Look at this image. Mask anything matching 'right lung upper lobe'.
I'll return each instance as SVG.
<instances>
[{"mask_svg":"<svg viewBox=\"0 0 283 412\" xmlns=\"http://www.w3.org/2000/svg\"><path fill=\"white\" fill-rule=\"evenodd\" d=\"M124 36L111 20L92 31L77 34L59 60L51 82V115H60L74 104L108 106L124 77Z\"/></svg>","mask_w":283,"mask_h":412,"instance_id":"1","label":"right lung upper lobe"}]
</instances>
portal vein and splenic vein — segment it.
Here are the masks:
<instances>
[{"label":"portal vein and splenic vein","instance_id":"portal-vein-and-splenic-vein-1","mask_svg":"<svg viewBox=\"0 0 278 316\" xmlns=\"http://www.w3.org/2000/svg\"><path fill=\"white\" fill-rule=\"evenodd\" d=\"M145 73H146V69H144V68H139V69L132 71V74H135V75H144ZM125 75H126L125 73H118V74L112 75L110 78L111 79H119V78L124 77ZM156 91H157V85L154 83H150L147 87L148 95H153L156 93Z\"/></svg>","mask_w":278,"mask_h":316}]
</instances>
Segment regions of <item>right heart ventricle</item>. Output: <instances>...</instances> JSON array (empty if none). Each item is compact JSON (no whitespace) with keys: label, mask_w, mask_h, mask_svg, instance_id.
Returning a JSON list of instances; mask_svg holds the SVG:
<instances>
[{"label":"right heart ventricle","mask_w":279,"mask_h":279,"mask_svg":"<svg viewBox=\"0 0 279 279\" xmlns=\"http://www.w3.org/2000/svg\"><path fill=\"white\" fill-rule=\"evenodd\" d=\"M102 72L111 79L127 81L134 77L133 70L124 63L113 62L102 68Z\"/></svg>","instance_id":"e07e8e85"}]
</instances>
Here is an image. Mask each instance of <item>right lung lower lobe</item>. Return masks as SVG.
--------------------------------------------------
Task description ::
Your answer is to contain exactly the lines from the one holding "portal vein and splenic vein — segment it." to the end of the entries, with no other line.

Expected answer ::
portal vein and splenic vein — segment it.
Here are the masks:
<instances>
[{"label":"portal vein and splenic vein","instance_id":"portal-vein-and-splenic-vein-1","mask_svg":"<svg viewBox=\"0 0 278 316\" xmlns=\"http://www.w3.org/2000/svg\"><path fill=\"white\" fill-rule=\"evenodd\" d=\"M145 73H146V69H144V68H139V69L132 71V74H135V75H144ZM125 75H126L125 73H118V74L112 75L110 78L111 79H119V78L124 77ZM156 91H157V85L154 83H150L147 87L148 95H153L156 93Z\"/></svg>","mask_w":278,"mask_h":316}]
</instances>
Segment regions of <item>right heart ventricle</item>. Output: <instances>...</instances> JSON array (empty if none). Each item is compact JSON (no whitespace) with keys: label, mask_w, mask_h, mask_svg, instance_id.
Returning a JSON list of instances; mask_svg holds the SVG:
<instances>
[{"label":"right heart ventricle","mask_w":279,"mask_h":279,"mask_svg":"<svg viewBox=\"0 0 279 279\" xmlns=\"http://www.w3.org/2000/svg\"><path fill=\"white\" fill-rule=\"evenodd\" d=\"M102 72L111 79L127 81L134 77L133 70L124 63L113 62L102 68Z\"/></svg>","instance_id":"e07e8e85"}]
</instances>
Here is an image. Mask each instance of <item>right lung lower lobe</item>. Return masks as SVG.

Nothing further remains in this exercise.